Der BGH führt dazu aus:

„Mit der in Art. 12 Abs. 1 GG grundrechtlich verbürgten Berufsausübungsfreiheit unvereinbar und deshalb unwirksam ist dagegen die Regelung in § 18 Abs. 1 Satz 3 Fall 1 der Berufsordnung, wonach eine Umgehung des § 31 der Berufsordnung und damit kein gemäß § 18 der Berufsordnung zulässiger Zusammenschluss zur gemeinsamen Ausübung des Arztberufs immer dann vorliegt, wenn sich der Beitrag des Arztes auf das Erbringen medizinischtechnischer Leistungen auf Veranlassung der übrigen Mitglieder einer Teil- Berufsausübungsgemeinschaft beschränkt. (…) Nach § 18 Abs. 1 Satz 3 Fall 1 der Berufsordnung kann sich ein Arzt, der auf Veranlassung anderer Ärzte medizinisch-technische Leistungen erbringt, nur dann an einer von den ihn beauftragenden Ärzten betriebenen Teil-Berufsausübungsgemeinschaft beteiligen, wenn sich sein Leistungsanteil nicht auf das Erbringen solcher medizinisch-technischer Leistungen beschränkt. Auf die Frage, ob der Gewinn entsprechend dem Anteil der jeweiligen persönlich erbrachten Leistungen verteilt wird, kommt es in diesem Zusammenhang nicht an.
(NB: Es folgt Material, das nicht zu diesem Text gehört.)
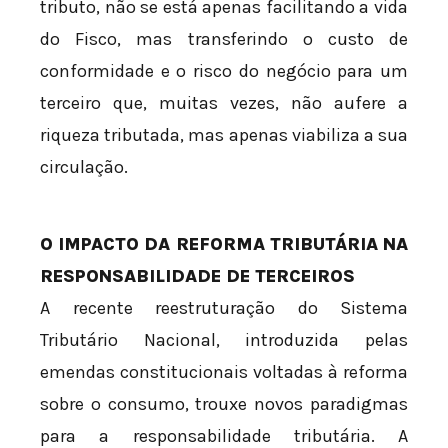
tributo, não se está apenas facilitando a vida
do Fisco, mas transferindo o custo de
conformidade e o risco do negócio para um
terceiro que, muitas vezes, não aufere a
riqueza tributada, mas apenas viabiliza a sua
circulação.
O IMPACTO DA REFORMA TRIBUTÁRIA NA
RESPONSABILIDADE DE TERCEIROS
A recente reestruturação do Sistema
Tributário Nacional, introduzida pelas
emendas constitucionais voltadas à reforma
sobre o consumo, trouxe novos paradigmas
para a responsabilidade tributária. A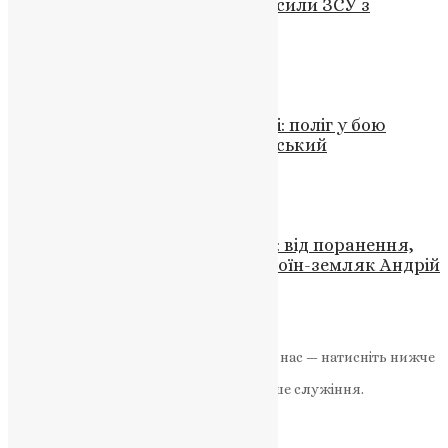
Президент привітав Повітряні сили ЗСУ з
професійним святом
UAPC
,
4 роки тому
1 хв
читати
Новини
,
Фото
Борщівська громада у скорботі: поліг у бою
захисник України Степан Білінський
News
,
9 місяців тому
3 хв
читати
Новини
,
Фото
Громада Тернополя у скорботі: від поранення,
отриманого на фронті, помер воїн-земляк Андрій
Гевко
News
,
1 рік тому
2 хв
читати
Якщо маєте можливість, підтримайте нас — натисніть нижче
«Пожертва».
Ваша допомога зміцнює наше служіння.
ПОЖЕРТВА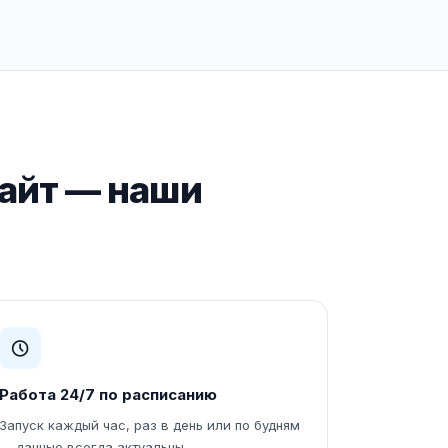
сайт — наши
Работа 24/7 по расписанию
Запуск каждый час, раз в день или по будням
— данные всегда актуальны.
Die Berufsordnung fingiert damit eine Umgehung des § 31 mit der Folge eines Verbots einer Teil-Berufsausübungsgemeinschaft auch in Fällen, in denen eine unerlaubte Zuweisung nach den erkennbaren Umständen nicht vorliegt. Die in § 18 Abs. 1 Satz 3 Fall 1 der Berufsordnung enthaltene Regelung stellt danach nicht nur einen Eingriff in die Vertragsfreiheit der betroffenen Ärzte dar, sondern verletzt auch deren durch Art. 12 Abs. 1 GG gewährleistete Berufsausübungsfreiheit. (…)“

Die Entscheidung ist sehr zu begrüßen. Denn damit eröffnet der Bundesgerichtshof neue Möglichkeiten der Kooperation zwischen Radiologen und anderen Fachgruppen und schafft zudem eine Chancengleichheit beispielsweise zwischen MVZ´s, in denen solche Kooperationen bereits möglich waren und den in eigener Praxis niedergelassenen Ärzten. Wichtig wird es sein, dass die Praxisverträge, die hierzu vereinbart werden, sich an den Maßgaben des Bundesgerichtshofes orientieren.